2. By issuing digital cash, Bitcoin becomes a platform. Free cash with a $500/day cash limit drives adoption for >$500/day settlement. The cash wallets and cash registers settle on Bitcoin. Mass adoption of free, ownerless, global cash leads to adoption of bitcoin for storage and settlement.

2-Sided Platform = Free network here that pulls in users to the paid network over there.

At the speed/cost of Bitcoin/Lightning which is slow and expensive, a store could close their books each night and expect everything to be settled by the next morning’s open for a reasonable fee. Using open source so money becomes ownerless, free from government OR corporate control. That’s the radical/within reach part.

That’s how Bitcoin makes money off this. But then…

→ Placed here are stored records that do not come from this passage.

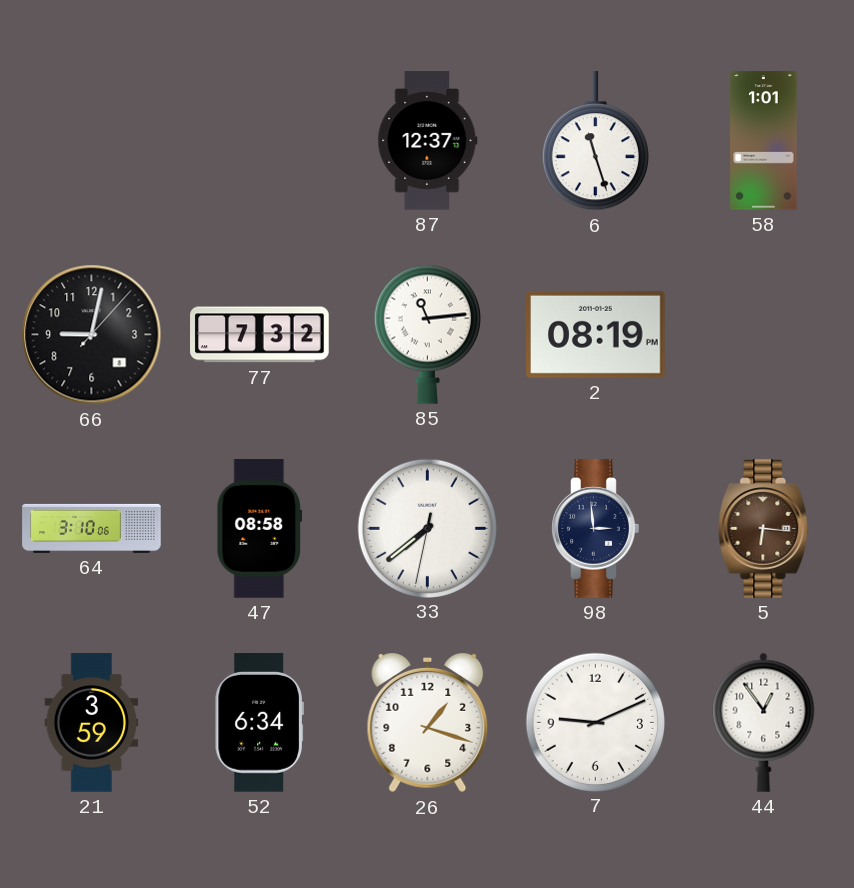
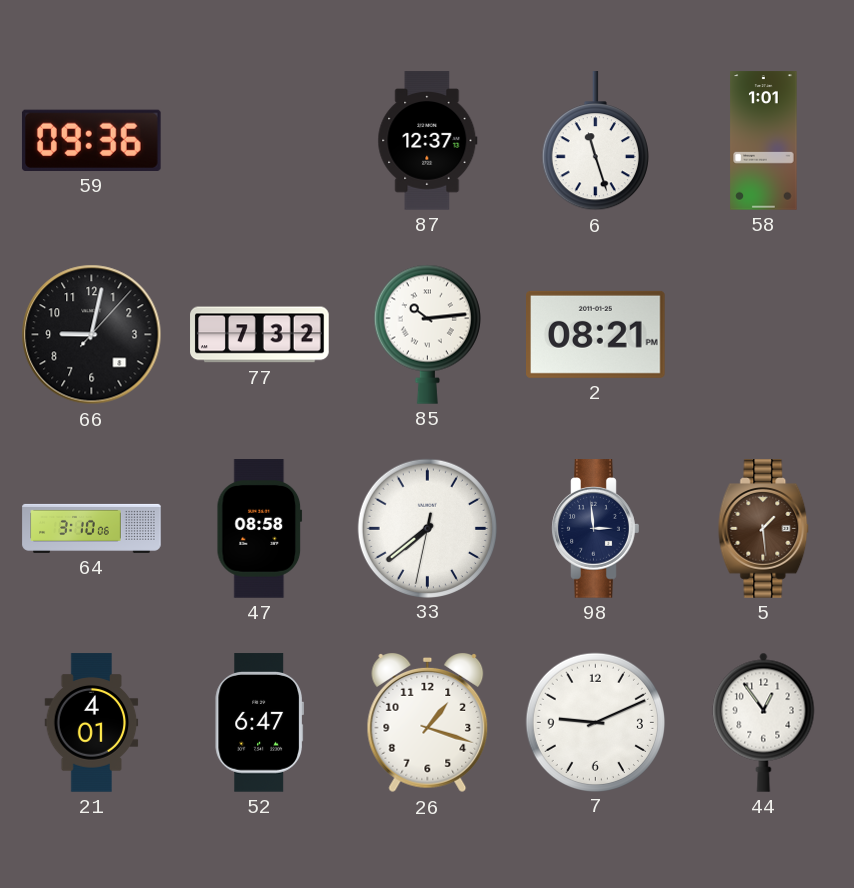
59: none -> 09:36
85: 11:14 -> 10:14
2: 08:19 -> 08:21
5: 6:16 -> 1:29
21: 3:59 -> 4:01
52: 6:34 -> 6:47
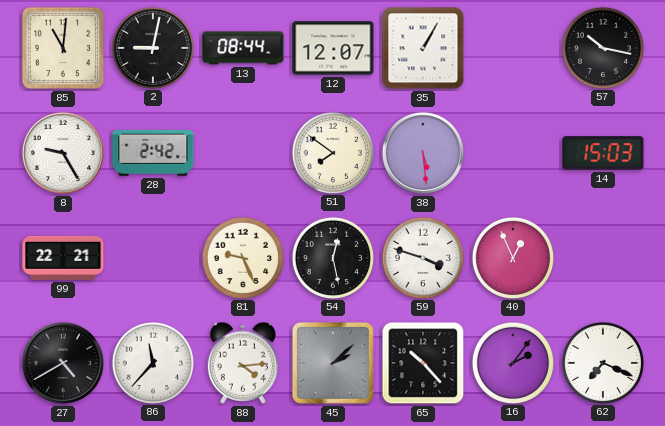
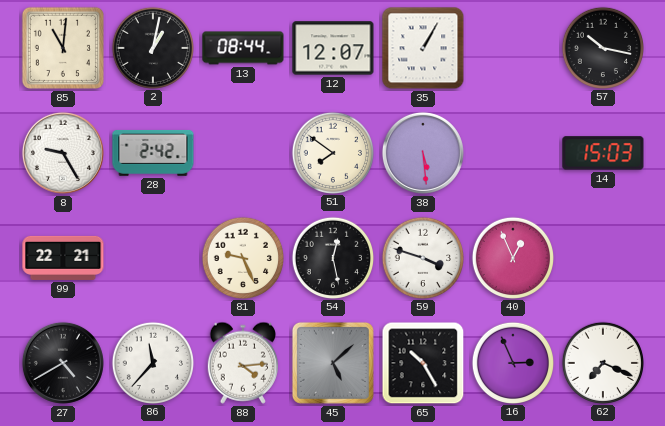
2: 9:02 -> 1:02
45: 2:08 -> 5:08
65: 10:23 -> 10:25
16: 2:06 -> 2:56
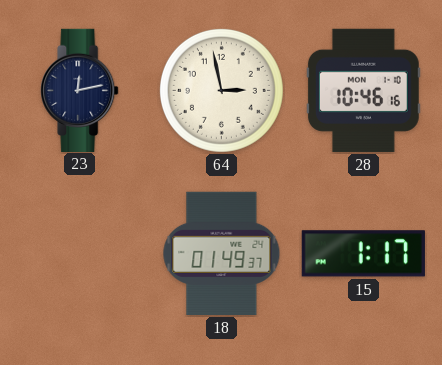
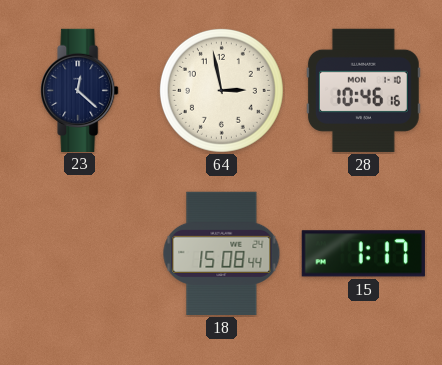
23: 12:13 -> 12:22
18: 01:49 -> 15:08
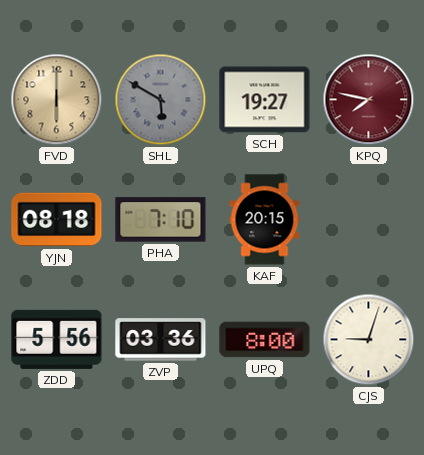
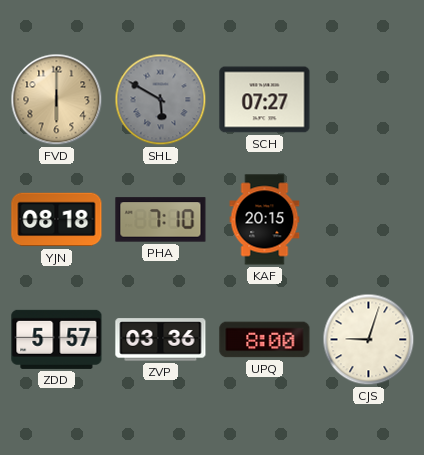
SCH: 19:27 -> 07:27
KPQ: 7:47 -> none
ZDD: 5:56 -> 5:57
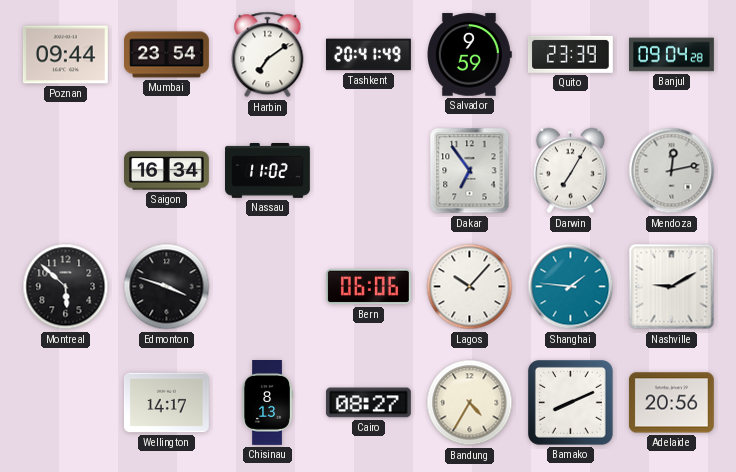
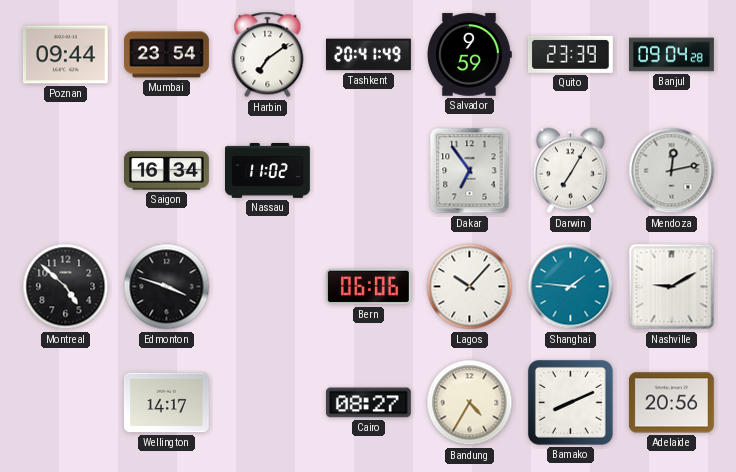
Montreal: 5:52 -> 4:52
Chisinau: 8:13 -> none
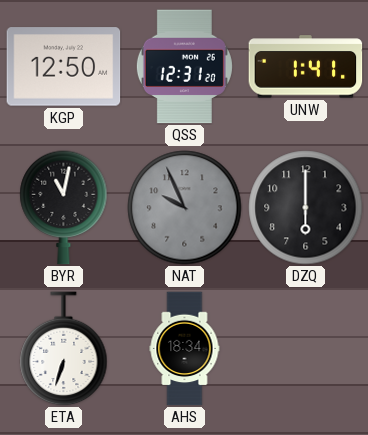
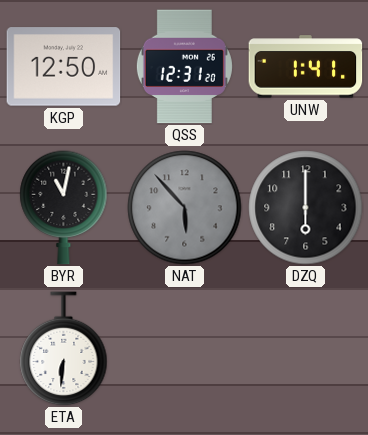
NAT: 9:56 -> 5:53
ETA: 6:33 -> 6:31
AHS: 18:34 -> none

3. issue new coins into the wallets of high school seniors who earn #DigitalNativeAcademicCredits. Like an AP exam. But updated to digital. Podcasts, videos, visuals, instead of circles bubbled in with a #2 pencil with time pressure to recall overly simplified questions with simple answers. Some people say there are no stupid questions, but I disagree. Standardized tests are full of them!

Instead of newly printed cash going at 54 cents on each dollar to military spending, we give new coins to high school seniors as a monthly stipend which they inject into the economy from within their local communities.

This is an investment in youth media as a proxy for exam scores. Literally investing in our future by giving a monthly cash infusion to those who show the greatest promise as digital natives. The resulting network of youth voices will cause an explosion of young creativity and vision to the mainstream narrative because cash-strapped media companies will have a free trove of high quality youth voices to use in their broadcasts.

Sounds too good. Sounds idealistic. But it’s actually possible. I’m pretty sure, at least.

There are many many smarter than me. They are my target audience. Either they will help make this a reality, or they will finally convince me that I’m missing something.